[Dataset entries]

↓

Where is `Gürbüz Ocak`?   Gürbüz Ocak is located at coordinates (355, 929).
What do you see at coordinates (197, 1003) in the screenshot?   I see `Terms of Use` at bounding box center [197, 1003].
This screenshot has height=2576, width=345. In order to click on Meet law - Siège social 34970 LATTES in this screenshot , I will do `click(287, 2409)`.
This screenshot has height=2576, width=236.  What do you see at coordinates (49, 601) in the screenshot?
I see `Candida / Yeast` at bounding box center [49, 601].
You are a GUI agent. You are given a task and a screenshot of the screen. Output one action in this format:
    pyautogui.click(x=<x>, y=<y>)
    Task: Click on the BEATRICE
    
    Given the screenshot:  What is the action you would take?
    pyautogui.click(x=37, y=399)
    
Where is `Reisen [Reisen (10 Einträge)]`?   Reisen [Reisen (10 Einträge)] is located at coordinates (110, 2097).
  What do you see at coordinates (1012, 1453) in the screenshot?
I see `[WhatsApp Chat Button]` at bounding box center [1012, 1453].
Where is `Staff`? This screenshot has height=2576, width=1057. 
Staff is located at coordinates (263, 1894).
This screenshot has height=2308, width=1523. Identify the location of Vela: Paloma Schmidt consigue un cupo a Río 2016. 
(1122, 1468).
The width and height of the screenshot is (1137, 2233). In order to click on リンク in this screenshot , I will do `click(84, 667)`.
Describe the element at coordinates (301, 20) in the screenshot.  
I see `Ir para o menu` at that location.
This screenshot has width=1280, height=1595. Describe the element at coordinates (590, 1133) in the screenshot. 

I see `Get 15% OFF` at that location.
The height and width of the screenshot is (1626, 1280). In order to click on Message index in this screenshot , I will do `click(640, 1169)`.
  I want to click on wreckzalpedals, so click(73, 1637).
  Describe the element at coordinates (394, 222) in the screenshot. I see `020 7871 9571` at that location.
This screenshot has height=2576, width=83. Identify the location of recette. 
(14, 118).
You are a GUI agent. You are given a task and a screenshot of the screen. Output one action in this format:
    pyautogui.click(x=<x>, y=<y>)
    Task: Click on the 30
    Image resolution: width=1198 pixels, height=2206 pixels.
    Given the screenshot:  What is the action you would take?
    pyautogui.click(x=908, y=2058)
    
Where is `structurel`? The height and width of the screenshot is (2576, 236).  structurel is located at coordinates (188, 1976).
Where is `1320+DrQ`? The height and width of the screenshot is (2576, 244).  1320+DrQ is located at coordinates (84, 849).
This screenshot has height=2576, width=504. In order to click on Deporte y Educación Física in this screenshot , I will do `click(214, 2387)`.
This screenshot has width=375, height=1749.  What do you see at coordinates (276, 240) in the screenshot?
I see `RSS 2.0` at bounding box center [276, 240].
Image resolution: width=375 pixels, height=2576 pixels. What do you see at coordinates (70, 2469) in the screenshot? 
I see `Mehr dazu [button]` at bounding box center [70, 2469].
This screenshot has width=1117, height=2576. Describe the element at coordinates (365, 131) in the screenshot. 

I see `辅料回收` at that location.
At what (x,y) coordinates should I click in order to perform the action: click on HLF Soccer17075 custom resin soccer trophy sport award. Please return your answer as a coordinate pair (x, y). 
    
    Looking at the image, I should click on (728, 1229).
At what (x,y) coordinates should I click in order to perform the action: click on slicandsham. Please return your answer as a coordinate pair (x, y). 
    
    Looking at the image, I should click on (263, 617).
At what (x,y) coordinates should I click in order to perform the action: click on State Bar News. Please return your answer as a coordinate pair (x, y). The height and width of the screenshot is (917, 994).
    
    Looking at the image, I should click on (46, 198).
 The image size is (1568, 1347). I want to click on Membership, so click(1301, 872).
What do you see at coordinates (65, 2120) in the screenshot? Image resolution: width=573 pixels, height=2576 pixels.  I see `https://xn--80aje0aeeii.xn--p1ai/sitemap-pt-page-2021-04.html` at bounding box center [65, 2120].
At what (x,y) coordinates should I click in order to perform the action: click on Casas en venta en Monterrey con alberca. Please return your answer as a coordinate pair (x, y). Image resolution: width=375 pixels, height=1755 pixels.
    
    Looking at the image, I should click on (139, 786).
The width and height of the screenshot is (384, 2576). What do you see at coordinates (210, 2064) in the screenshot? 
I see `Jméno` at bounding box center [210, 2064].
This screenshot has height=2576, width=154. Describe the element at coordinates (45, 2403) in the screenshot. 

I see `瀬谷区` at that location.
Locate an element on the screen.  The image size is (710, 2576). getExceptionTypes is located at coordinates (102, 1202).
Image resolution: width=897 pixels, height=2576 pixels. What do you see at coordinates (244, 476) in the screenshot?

↑

**PROBLEM DESCRIPTION**
Go through the data above and transcribe every entry exactly.

**SOLUTION**
Where is `Gürbüz Ocak`?   Gürbüz Ocak is located at coordinates (355, 929).
What do you see at coordinates (197, 1003) in the screenshot?   I see `Terms of Use` at bounding box center [197, 1003].
This screenshot has height=2576, width=345. In order to click on Meet law - Siège social 34970 LATTES in this screenshot , I will do `click(287, 2409)`.
This screenshot has height=2576, width=236.  What do you see at coordinates (49, 601) in the screenshot?
I see `Candida / Yeast` at bounding box center [49, 601].
You are a GUI agent. You are given a task and a screenshot of the screen. Output one action in this format:
    pyautogui.click(x=<x>, y=<y>)
    Task: Click on the BEATRICE
    
    Given the screenshot:  What is the action you would take?
    pyautogui.click(x=37, y=399)
    
Where is `Reisen [Reisen (10 Einträge)]`?   Reisen [Reisen (10 Einträge)] is located at coordinates (110, 2097).
  What do you see at coordinates (1012, 1453) in the screenshot?
I see `[WhatsApp Chat Button]` at bounding box center [1012, 1453].
Where is `Staff`? This screenshot has height=2576, width=1057. 
Staff is located at coordinates (263, 1894).
This screenshot has height=2308, width=1523. Identify the location of Vela: Paloma Schmidt consigue un cupo a Río 2016. 
(1122, 1468).
The width and height of the screenshot is (1137, 2233). In order to click on リンク in this screenshot , I will do `click(84, 667)`.
Describe the element at coordinates (301, 20) in the screenshot.  
I see `Ir para o menu` at that location.
This screenshot has width=1280, height=1595. Describe the element at coordinates (590, 1133) in the screenshot. 

I see `Get 15% OFF` at that location.
The height and width of the screenshot is (1626, 1280). In order to click on Message index in this screenshot , I will do `click(640, 1169)`.
  I want to click on wreckzalpedals, so click(73, 1637).
  Describe the element at coordinates (394, 222) in the screenshot. I see `020 7871 9571` at that location.
This screenshot has height=2576, width=83. Identify the location of recette. 
(14, 118).
You are a GUI agent. You are given a task and a screenshot of the screen. Output one action in this format:
    pyautogui.click(x=<x>, y=<y>)
    Task: Click on the 30
    Image resolution: width=1198 pixels, height=2206 pixels.
    Given the screenshot:  What is the action you would take?
    pyautogui.click(x=908, y=2058)
    
Where is `structurel`? The height and width of the screenshot is (2576, 236).  structurel is located at coordinates (188, 1976).
Where is `1320+DrQ`? The height and width of the screenshot is (2576, 244).  1320+DrQ is located at coordinates (84, 849).
This screenshot has height=2576, width=504. In order to click on Deporte y Educación Física in this screenshot , I will do `click(214, 2387)`.
This screenshot has width=375, height=1749.  What do you see at coordinates (276, 240) in the screenshot?
I see `RSS 2.0` at bounding box center [276, 240].
Image resolution: width=375 pixels, height=2576 pixels. What do you see at coordinates (70, 2469) in the screenshot? 
I see `Mehr dazu [button]` at bounding box center [70, 2469].
This screenshot has width=1117, height=2576. Describe the element at coordinates (365, 131) in the screenshot. 

I see `辅料回收` at that location.
At what (x,y) coordinates should I click in order to perform the action: click on HLF Soccer17075 custom resin soccer trophy sport award. Please return your answer as a coordinate pair (x, y). 
    
    Looking at the image, I should click on (728, 1229).
At what (x,y) coordinates should I click in order to perform the action: click on slicandsham. Please return your answer as a coordinate pair (x, y). 
    
    Looking at the image, I should click on (263, 617).
At what (x,y) coordinates should I click in order to perform the action: click on State Bar News. Please return your answer as a coordinate pair (x, y). The height and width of the screenshot is (917, 994).
    
    Looking at the image, I should click on (46, 198).
 The image size is (1568, 1347). I want to click on Membership, so click(1301, 872).
What do you see at coordinates (65, 2120) in the screenshot? Image resolution: width=573 pixels, height=2576 pixels.  I see `https://xn--80aje0aeeii.xn--p1ai/sitemap-pt-page-2021-04.html` at bounding box center [65, 2120].
At what (x,y) coordinates should I click in order to perform the action: click on Casas en venta en Monterrey con alberca. Please return your answer as a coordinate pair (x, y). Image resolution: width=375 pixels, height=1755 pixels.
    
    Looking at the image, I should click on (139, 786).
The width and height of the screenshot is (384, 2576). What do you see at coordinates (210, 2064) in the screenshot? 
I see `Jméno` at bounding box center [210, 2064].
This screenshot has height=2576, width=154. Describe the element at coordinates (45, 2403) in the screenshot. 

I see `瀬谷区` at that location.
Locate an element on the screen.  The image size is (710, 2576). getExceptionTypes is located at coordinates (102, 1202).
Image resolution: width=897 pixels, height=2576 pixels. What do you see at coordinates (244, 476) in the screenshot?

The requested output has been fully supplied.